Et c’est presque par hasard qu’il s’est retrouvé à la tête de la coalition d’opposition. Après qu’Ousainou Darboe, le président de son parti, le Parti démocratique uni (UDP), a été condamné à trois ans de prison cet été, il a été désigné pour le remplacer. Lui était trésorier du parti où il militait depuis 1996 en parallèle d’une carrière dans l’immobilier.
Avant de faire fortune, Adama Barrow a été garde du corps d’un homme d’affaires gambien influent, le beau-père de Dawoda Jawara, l’homme que Yahya Jammeh a renversé en 1994. Il a aussi vécu l’exil dans sa jeunesse, trois ans et demi en Grande-Bretagne. Un épisode semble-t-il douloureux. Il était sans doute loin alors d’imaginer qu’il rentrerait un jour dans l’histoire en l’emportant dans les urnes face à Yahya Jammeh.

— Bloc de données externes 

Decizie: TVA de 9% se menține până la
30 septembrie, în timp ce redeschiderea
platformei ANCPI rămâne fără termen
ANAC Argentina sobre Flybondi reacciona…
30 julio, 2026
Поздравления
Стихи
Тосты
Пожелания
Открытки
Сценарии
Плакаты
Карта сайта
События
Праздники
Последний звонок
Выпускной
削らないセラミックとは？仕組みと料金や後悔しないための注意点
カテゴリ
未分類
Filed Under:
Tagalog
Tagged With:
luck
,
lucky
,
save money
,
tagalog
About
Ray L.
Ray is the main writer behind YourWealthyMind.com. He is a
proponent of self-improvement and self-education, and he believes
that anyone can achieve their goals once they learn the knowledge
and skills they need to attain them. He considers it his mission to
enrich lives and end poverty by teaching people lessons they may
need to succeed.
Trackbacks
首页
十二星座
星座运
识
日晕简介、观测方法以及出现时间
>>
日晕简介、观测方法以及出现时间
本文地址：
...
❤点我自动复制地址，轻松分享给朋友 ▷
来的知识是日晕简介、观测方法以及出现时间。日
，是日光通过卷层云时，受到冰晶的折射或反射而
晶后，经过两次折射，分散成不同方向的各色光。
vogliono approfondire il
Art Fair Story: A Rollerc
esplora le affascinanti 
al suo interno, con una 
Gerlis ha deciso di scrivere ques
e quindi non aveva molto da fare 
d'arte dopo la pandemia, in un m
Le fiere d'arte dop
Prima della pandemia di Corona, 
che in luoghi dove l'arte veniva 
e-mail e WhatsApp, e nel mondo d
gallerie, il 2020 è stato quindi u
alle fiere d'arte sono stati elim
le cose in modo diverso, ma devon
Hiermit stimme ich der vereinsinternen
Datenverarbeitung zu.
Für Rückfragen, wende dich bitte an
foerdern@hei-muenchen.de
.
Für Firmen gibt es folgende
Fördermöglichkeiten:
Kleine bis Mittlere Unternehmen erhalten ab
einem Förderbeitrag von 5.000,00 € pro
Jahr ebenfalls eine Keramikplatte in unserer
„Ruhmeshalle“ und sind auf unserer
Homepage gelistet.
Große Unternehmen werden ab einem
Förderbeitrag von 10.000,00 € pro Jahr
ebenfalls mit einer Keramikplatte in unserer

La promesse d’un gouvernement d’union
Adama Barrow a voulu faire de sa candidature un symbole du retour à une véritable « unité nationale ». Lorsqu’il été désigné en novembre à la tête de la coalition d’opposition, il a d’ailleurs démissionné de son parti pour se présenter en indépendant et ainsi assumer pleinement son rôle de rassembleur.

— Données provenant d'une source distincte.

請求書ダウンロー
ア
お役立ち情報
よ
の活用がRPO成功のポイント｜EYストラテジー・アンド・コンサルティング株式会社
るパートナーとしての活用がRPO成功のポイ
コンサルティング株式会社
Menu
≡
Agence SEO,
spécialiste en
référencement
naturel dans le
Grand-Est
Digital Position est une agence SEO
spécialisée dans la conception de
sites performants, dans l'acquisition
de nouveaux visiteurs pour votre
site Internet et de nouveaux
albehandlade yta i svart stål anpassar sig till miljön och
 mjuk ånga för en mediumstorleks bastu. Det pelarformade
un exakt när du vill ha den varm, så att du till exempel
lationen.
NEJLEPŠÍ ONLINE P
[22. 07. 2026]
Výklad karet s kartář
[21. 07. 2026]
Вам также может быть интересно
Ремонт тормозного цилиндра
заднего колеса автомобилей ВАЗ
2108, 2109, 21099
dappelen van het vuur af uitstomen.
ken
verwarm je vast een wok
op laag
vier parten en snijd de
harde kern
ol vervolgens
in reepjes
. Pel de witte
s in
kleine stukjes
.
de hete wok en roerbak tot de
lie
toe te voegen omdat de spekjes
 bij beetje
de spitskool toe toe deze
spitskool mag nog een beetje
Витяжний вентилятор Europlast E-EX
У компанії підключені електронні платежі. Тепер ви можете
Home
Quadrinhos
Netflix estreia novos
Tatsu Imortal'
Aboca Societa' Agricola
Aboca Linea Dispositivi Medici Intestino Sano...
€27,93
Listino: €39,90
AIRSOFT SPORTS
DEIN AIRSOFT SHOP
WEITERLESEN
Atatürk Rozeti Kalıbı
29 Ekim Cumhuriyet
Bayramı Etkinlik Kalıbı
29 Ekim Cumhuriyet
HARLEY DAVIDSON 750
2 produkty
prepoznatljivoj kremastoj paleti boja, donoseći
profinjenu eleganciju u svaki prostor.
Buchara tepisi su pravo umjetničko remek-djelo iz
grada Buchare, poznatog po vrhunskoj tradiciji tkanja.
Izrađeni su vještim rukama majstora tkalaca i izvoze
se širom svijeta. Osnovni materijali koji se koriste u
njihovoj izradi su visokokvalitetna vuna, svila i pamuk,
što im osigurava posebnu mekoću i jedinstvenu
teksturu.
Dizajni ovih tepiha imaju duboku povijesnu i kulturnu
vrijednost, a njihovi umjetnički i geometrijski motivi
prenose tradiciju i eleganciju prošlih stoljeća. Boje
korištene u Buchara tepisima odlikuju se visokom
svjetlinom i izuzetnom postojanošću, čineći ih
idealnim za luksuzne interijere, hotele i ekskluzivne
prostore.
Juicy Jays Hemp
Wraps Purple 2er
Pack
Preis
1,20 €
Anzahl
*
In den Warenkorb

Certes il était il y a peu un quasi-inconnu sur la scène publique de son pays et il a fallu que plusieurs leaders de son parti soient emprisonnés pour le porter à la lumière, mais dans une Gambie au comble de l’exaspération après 22 ans de règne de Yahya Jammeh, beaucoup voyaient en sa candidature une menace sérieuse pour l’ex-président. Les Gambiens s’étaient mobilisés comme jamais au cours de sa campagne. Adama Barrow avait même déclaré qu’il n’accepterait pas la défaite.
Celui qui durant des semaines a fustigé les atteintes aux droits de l’homme et la descente aux enfers de l’économie de son pays a promis une fois élu de redresser la Gambie politiquement et économiquement, et de former pour cela un gouvernement d’union de transition qui se donnerait trois ans pour remettre les choses à plat avant d’organiser des élections libres auxquelles il a promis de ne pas se porter candidat.